> [DATA TO EXAMINE]:
_ _ _ _

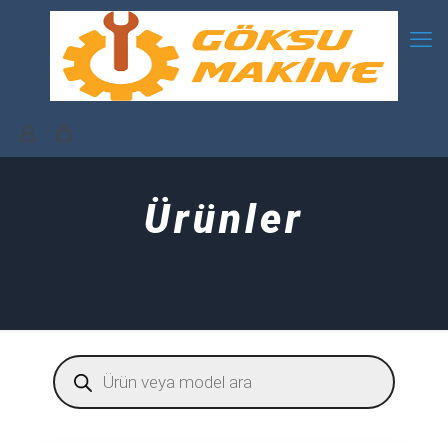
Ürünler
Products
search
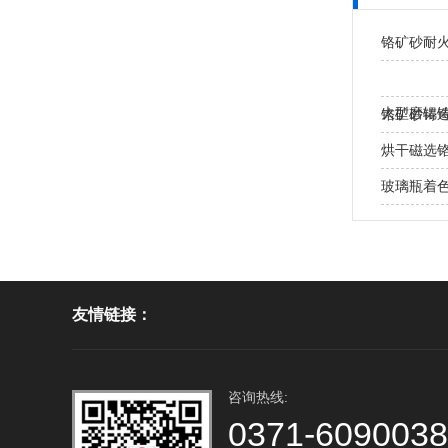
铬矿砂耐
大型磨辊铸
铬矿砂铸
处？
烘干磁选
玻璃瓶着
友情链接：
咨询热线:
0371-609003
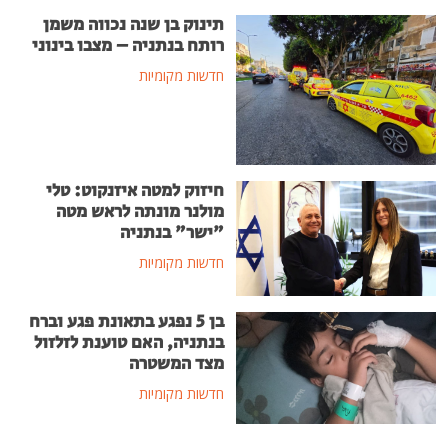
תינוק בן שנה נכווה משמן
רותח בנתניה – מצבו בינוני
חדשות מקומיות
חיזוק למטה איזנקוט: טלי
מולנר מונתה לראש מטה
"ישר" בנתניה
חדשות מקומיות
בן 5 נפגע בתאונת פגע וברח
בנתניה, האם טוענת לזלזול
מצד המשטרה
חדשות מקומיות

_ _ _ _

> [WHAT THE TASK ASKS]:
Out of the entries, pull every line that mentions "בנתניה".

> [RESPONSE]:
רותח בנתניה – מצבו בינוני
"ישר" בנתניה
בנתניה, האם טוענת לזלזול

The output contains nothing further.